[Data under study Boundary: Start]
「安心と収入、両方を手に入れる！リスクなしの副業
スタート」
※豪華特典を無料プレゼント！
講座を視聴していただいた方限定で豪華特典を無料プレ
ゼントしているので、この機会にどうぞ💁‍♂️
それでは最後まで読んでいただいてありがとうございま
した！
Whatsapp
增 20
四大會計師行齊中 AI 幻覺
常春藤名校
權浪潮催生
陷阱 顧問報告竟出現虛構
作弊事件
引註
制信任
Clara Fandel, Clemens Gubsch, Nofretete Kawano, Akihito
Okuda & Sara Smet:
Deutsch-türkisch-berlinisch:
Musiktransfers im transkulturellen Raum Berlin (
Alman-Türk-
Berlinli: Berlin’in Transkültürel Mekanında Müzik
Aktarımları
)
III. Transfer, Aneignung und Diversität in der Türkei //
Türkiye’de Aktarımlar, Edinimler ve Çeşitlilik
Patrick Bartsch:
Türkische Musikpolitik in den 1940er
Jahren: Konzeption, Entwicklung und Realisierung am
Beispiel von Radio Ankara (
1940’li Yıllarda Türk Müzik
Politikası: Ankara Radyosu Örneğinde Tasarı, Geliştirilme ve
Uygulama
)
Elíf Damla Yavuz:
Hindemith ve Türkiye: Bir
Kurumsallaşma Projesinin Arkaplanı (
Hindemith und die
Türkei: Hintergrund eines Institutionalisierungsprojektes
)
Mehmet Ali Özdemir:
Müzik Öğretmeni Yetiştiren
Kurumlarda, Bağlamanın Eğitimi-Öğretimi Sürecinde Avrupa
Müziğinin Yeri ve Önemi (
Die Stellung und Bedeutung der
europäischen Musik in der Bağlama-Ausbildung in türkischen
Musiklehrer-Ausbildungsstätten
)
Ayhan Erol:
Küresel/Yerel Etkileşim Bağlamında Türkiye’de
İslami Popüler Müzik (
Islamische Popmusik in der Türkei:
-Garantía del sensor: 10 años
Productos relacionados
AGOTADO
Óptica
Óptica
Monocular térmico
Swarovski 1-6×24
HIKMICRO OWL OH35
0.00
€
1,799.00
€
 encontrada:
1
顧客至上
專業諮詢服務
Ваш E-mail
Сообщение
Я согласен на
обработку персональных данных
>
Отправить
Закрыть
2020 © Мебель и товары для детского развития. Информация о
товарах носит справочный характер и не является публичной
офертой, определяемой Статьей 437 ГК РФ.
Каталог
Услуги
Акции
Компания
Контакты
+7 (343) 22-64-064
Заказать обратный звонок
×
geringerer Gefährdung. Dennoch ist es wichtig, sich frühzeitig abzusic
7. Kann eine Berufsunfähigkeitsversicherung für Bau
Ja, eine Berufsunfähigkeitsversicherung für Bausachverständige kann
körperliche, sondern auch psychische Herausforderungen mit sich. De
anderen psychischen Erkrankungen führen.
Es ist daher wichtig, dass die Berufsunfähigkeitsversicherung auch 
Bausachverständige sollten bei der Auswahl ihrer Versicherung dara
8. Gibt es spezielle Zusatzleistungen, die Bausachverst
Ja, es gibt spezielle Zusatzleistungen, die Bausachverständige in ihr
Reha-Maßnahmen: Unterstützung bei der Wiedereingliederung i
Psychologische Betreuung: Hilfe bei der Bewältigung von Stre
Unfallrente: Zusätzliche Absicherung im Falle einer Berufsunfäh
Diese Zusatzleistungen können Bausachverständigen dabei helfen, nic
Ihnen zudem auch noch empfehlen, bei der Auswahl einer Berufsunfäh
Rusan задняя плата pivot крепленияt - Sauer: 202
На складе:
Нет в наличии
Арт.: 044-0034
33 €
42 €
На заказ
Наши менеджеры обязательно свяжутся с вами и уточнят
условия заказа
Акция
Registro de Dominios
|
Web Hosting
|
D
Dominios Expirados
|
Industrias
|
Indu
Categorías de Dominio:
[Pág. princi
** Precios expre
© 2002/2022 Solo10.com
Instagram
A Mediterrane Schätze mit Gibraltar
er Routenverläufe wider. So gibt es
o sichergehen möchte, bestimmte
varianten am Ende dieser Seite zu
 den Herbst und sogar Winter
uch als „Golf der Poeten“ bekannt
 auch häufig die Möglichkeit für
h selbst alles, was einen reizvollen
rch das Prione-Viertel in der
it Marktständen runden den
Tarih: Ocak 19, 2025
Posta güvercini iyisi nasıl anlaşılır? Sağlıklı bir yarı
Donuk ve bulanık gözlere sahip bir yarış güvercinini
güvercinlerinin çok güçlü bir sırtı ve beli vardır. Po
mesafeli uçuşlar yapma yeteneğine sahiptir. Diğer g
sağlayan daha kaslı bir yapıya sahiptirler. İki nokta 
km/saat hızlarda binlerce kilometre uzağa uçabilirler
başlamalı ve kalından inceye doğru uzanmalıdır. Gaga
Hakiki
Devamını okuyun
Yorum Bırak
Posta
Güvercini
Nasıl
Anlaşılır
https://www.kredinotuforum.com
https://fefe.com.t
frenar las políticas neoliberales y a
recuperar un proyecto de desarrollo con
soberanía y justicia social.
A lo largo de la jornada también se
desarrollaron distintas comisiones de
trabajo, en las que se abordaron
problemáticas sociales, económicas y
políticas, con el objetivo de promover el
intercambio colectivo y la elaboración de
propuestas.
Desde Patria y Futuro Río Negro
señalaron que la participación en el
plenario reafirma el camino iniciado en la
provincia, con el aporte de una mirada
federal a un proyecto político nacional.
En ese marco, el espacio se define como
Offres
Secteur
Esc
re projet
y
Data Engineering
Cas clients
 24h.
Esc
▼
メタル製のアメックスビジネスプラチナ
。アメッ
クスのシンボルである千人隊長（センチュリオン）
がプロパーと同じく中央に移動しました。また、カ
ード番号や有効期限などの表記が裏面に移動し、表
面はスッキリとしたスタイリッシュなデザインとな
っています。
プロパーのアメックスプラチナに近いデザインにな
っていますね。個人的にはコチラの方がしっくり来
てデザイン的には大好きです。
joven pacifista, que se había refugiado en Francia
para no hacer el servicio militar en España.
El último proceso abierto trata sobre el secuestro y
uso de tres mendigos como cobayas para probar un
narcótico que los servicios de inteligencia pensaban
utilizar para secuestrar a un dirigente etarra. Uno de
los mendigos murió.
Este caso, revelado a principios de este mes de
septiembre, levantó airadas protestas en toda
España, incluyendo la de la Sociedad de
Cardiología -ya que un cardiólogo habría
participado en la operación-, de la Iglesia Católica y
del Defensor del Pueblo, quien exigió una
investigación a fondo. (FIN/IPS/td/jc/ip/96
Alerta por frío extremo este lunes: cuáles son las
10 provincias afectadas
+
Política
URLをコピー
[Data under study Boundary: End]
Activity: Where the data above reaches the line holding "Ihnen zudem auch", begin printing, and stop after the line holding "narcótico que los". Each line must be reproduced exactly, with nothing else added.

Answer below:
Ihnen zudem auch noch empfehlen, bei der Auswahl einer Berufsunfäh
Rusan задняя плата pivot крепленияt - Sauer: 202
На складе:
Нет в наличии
Арт.: 044-0034
33 €
42 €
На заказ
Наши менеджеры обязательно свяжутся с вами и уточнят
условия заказа
Акция
Registro de Dominios
|
Web Hosting
|
D
Dominios Expirados
|
Industrias
|
Indu
Categorías de Dominio:
[Pág. princi
** Precios expre
© 2002/2022 Solo10.com
Instagram
A Mediterrane Schätze mit Gibraltar
er Routenverläufe wider. So gibt es
o sichergehen möchte, bestimmte
varianten am Ende dieser Seite zu
 den Herbst und sogar Winter
uch als „Golf der Poeten“ bekannt
 auch häufig die Möglichkeit für
h selbst alles, was einen reizvollen
rch das Prione-Viertel in der
it Marktständen runden den
Tarih: Ocak 19, 2025
Posta güvercini iyisi nasıl anlaşılır? Sağlıklı bir yarı
Donuk ve bulanık gözlere sahip bir yarış güvercinini
güvercinlerinin çok güçlü bir sırtı ve beli vardır. Po
mesafeli uçuşlar yapma yeteneğine sahiptir. Diğer g
sağlayan daha kaslı bir yapıya sahiptirler. İki nokta 
km/saat hızlarda binlerce kilometre uzağa uçabilirler
başlamalı ve kalından inceye doğru uzanmalıdır. Gaga
Hakiki
Devamını okuyun
Yorum Bırak
Posta
Güvercini
Nasıl
Anlaşılır
https://www.kredinotuforum.com
https://fefe.com.t
frenar las políticas neoliberales y a
recuperar un proyecto de desarrollo con
soberanía y justicia social.
A lo largo de la jornada también se
desarrollaron distintas comisiones de
trabajo, en las que se abordaron
problemáticas sociales, económicas y
políticas, con el objetivo de promover el
intercambio colectivo y la elaboración de
propuestas.
Desde Patria y Futuro Río Negro
señalaron que la participación en el
plenario reafirma el camino iniciado en la
provincia, con el aporte de una mirada
federal a un proyecto político nacional.
En ese marco, el espacio se define como
Offres
Secteur
Esc
re projet
y
Data Engineering
Cas clients
 24h.
Esc
▼
メタル製のアメックスビジネスプラチナ
。アメッ
クスのシンボルである千人隊長（センチュリオン）
がプロパーと同じく中央に移動しました。また、カ
ード番号や有効期限などの表記が裏面に移動し、表
面はスッキリとしたスタイリッシュなデザインとな
っています。
プロパーのアメックスプラチナに近いデザインにな
っていますね。個人的にはコチラの方がしっくり来
てデザイン的には大好きです。
joven pacifista, que se había refugiado en Francia
para no hacer el servicio militar en España.
El último proceso abierto trata sobre el secuestro y
uso de tres mendigos como cobayas para probar un
narcótico que los servicios de inteligencia pensaban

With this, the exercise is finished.